Shanghai Cooperation Organisation body

The Shanghai Cooperation Organisation Interbank Consortium (abbreviated as SCO IBC) is a platform for joint financing of development projects by members and other participants of the Shanghai Cooperation Organisation (SCO).

==History==
The SCO Interbank Consortium was created in October 2005 during the 2005 SCO Summit. The consortium was among several economic integration projects announced during the summit. The first meeting of the SCO Interbank Association was held in Beijing on 21–22 February 2006.

At the 2025 SCO Tianjin summit, Xi Jinping announced that an additional ¥10 billion would be provided in loans to the SCO IBC between 2026 and 2029.

==Banks==

===Member banks===
- Development Bank of Kazakhstan
- RSK Bank (Kyrgyzstan)
- China Development Bank
- VEB.RF (Russia)
- Amonatbonk State Savings Bank (Tajikistan)
- National Bank of the Republic of Uzbekistan for Foreign Economic Activity
- Habib Bank Limited (Pakistan)
- India Infrastructure Finance Company

===Observers===
- Eurasian Development Bank
- Belarusbank
- Development Bank of Mongolia

==Belt and Road Initiative==
China has sought to use the platform to push for more cooperation under its Belt and Road Initiative. China Development Bank, one of the two main policy banks supporting the Belt and Road Initiative, had by the end of 2017 loaned $7.69 billion and 3.34 billion yuan to member banks of the SCO Interbank Consortium. The outstanding loans at the time stood at $2.05 billion and 3.3 billion yuan. At the 2018 SCO summit in Qingdao, China's paramount leader Xi Jinping pledged to set up a 30 billion yuan ($4.69 billion) for a special lending facility within the framework of the SCO Interbank Consortium. The capital would be put to use for cross-border transportation projects and industrial parks.

==SCO Development Bank==
The SCO Development Bank is a proposed multilateral financial institution. Since 2010, China has sought to expand financial cooperation under the auspices of the Shanghai Cooperation Organisation by setting up the bank. Russia however has shown skepticism to the bank and in general has prioritized security cooperation within the SCO rather than economic projects. Russia has alternatively suggested to China to buy a stake in the Russian led Eurasian Development Bank. The Asian Infrastructure Investment Bank was established in 2015 and has substituted the proposed role of the SCO Development Bank to fund infrastructure projects in the region.

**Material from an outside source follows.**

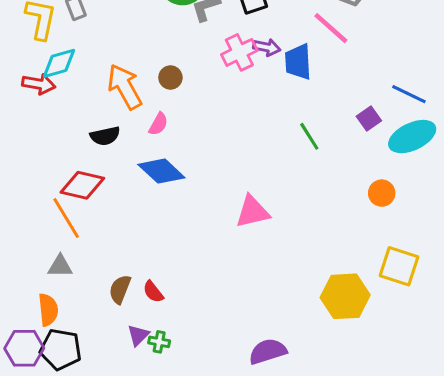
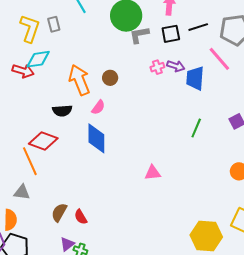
pink cross: (239, 52) -> (157, 67), size x0.6
green line: (309, 136) -> (196, 128), turned 48
blue diamond: (161, 171) -> (96, 138), turned 40
pink triangle: (252, 212) -> (153, 173), size x0.7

=== 2019 SCO Bishkek summit ===
Despite the delays, there still remains support among member states for creating the bank. Pakistani Prime Minister Khan at the 2019 SCO Summit called for the bank and an SCO development fund to be expeditiously created.

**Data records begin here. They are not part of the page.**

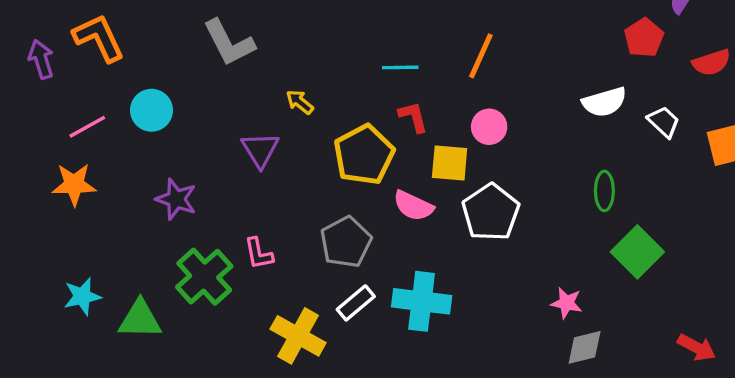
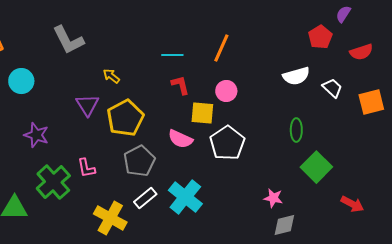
yellow pentagon: (364, 155) -> (125, 118), moved
cyan cross: (422, 301) -> (185, 197), turned 32
red arrow: (697, 347) -> (352, 204), moved

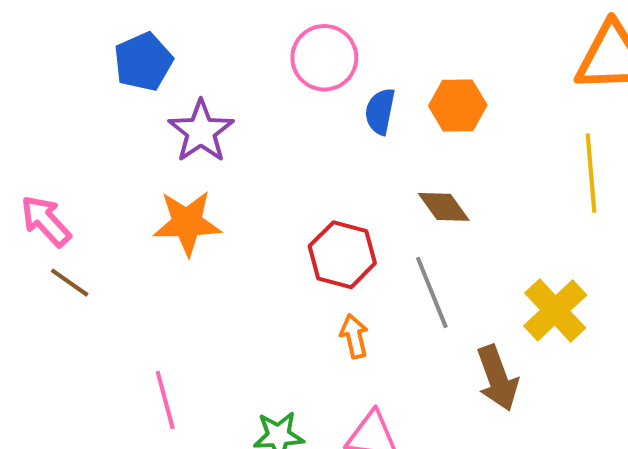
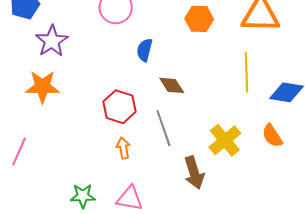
orange hexagon: (458, 105) -> (199, 19), moved
blue semicircle: (380, 111) -> (145, 50), moved
pink line: (165, 400) -> (19, 152), moved, turned 36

=== 2025 SCO Tianjin summit ===
During the 2025 SCO Tianjin summit, held between 1 August and 1 September, General Secretary of the Chinese Communist Party Xi Jinping announced China's plans to accelerate the development of the SCO Development Bank. The United States' sanction and tariff efforts are believed to have kindled China's acceleration of the bank. It was described to be a means of establishing a new global order aimed towards economic and security-related issues, particularly in developing nations, or the "Global South" according to Xi. Reuters argued this development to be a "direct challenge to the United States," reinforced through China's announcement of its Global Governance Initiative (GGI), aimed to circumvent US and Euro-centric global order.